# Exercise brief
In the records below, locate the line containing "Septembre 2013, 04:30"; output that line and every following line through the last, exactly.

# Data for review

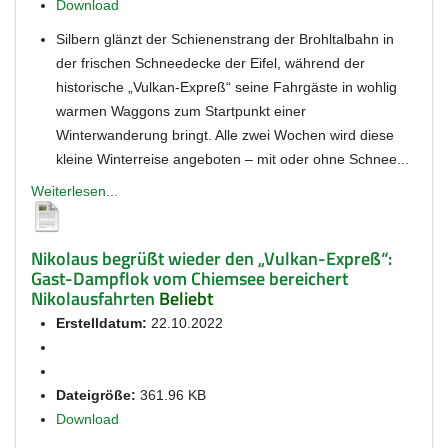
Download
Silbern glänzt der Schienenstrang der Brohltalbahn in
der frischen Schneedecke der Eifel, während der
historische „Vulkan-Expreß“ seine Fahrgäste in wohlig
warmen Waggons zum Startpunkt einer
Winterwanderung bringt. Alle zwei Wochen wird diese
kleine Winterreise angeboten – mit oder ohne Schnee...
Weiterlesen...
Nikolaus begrüßt wieder den „Vulkan-Expreß“:
Gast-Dampflok vom Chiemsee bereichert
Nikolausfahrten
Beliebt
Erstelldatum:
22.10.2022
Dateigröße:
361.96 KB
Download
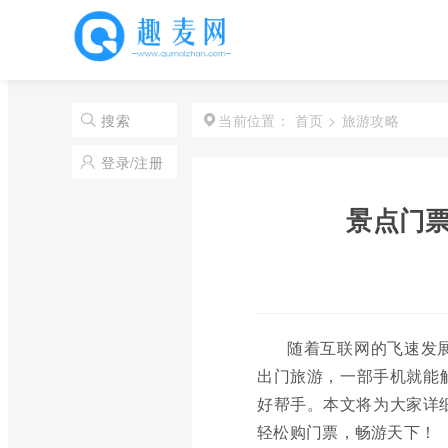
首页
>
旅游攻略
搜索
当前位置：
登录/注册
景点门票
随着互联网的飞速发
出门旅游，一部手机就能
好帮手。本文将为大家详细
轻松购门票，畅游天下！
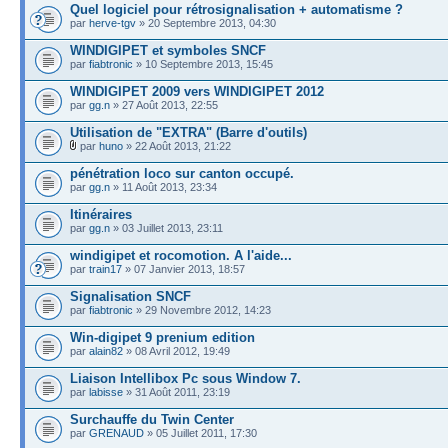
Quel logiciel pour rétrosignalisation + automatisme ?
par
herve-tgv
» 20 Septembre 2013, 04:30
WINDIGIPET et symboles SNCF
par
fiabtronic
» 10 Septembre 2013, 15:45
WINDIGIPET 2009 vers WINDIGIPET 2012
par
gg.n
» 27 Août 2013, 22:55
Utilisation de "EXTRA" (Barre d'outils)
par
huno
» 22 Août 2013, 21:22
pénétration loco sur canton occupé.
par
gg.n
» 11 Août 2013, 23:34
Itinéraires
par
gg.n
» 03 Juillet 2013, 23:11
windigipet et rocomotion. A l'aide...
par
train17
» 07 Janvier 2013, 18:57
Signalisation SNCF
par
fiabtronic
» 29 Novembre 2012, 14:23
Win-digipet 9 prenium edition
par
alain82
» 08 Avril 2012, 19:49
Liaison Intellibox Pc sous Window 7.
par
labisse
» 31 Août 2011, 23:19
Surchauffe du Twin Center
par
GRENAUD
» 05 Juillet 2011, 17:30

# Answer box
» 20 Septembre 2013, 04:30
WINDIGIPET et symboles SNCF
par
fiabtronic
» 10 Septembre 2013, 15:45
WINDIGIPET 2009 vers WINDIGIPET 2012
par
gg.n
» 27 Août 2013, 22:55
Utilisation de "EXTRA" (Barre d'outils)
par
huno
» 22 Août 2013, 21:22
pénétration loco sur canton occupé.
par
gg.n
» 11 Août 2013, 23:34
Itinéraires
par
gg.n
» 03 Juillet 2013, 23:11
windigipet et rocomotion. A l'aide...
par
train17
» 07 Janvier 2013, 18:57
Signalisation SNCF
par
fiabtronic
» 29 Novembre 2012, 14:23
Win-digipet 9 prenium edition
par
alain82
» 08 Avril 2012, 19:49
Liaison Intellibox Pc sous Window 7.
par
labisse
» 31 Août 2011, 23:19
Surchauffe du Twin Center
par
GRENAUD
» 05 Juillet 2011, 17:30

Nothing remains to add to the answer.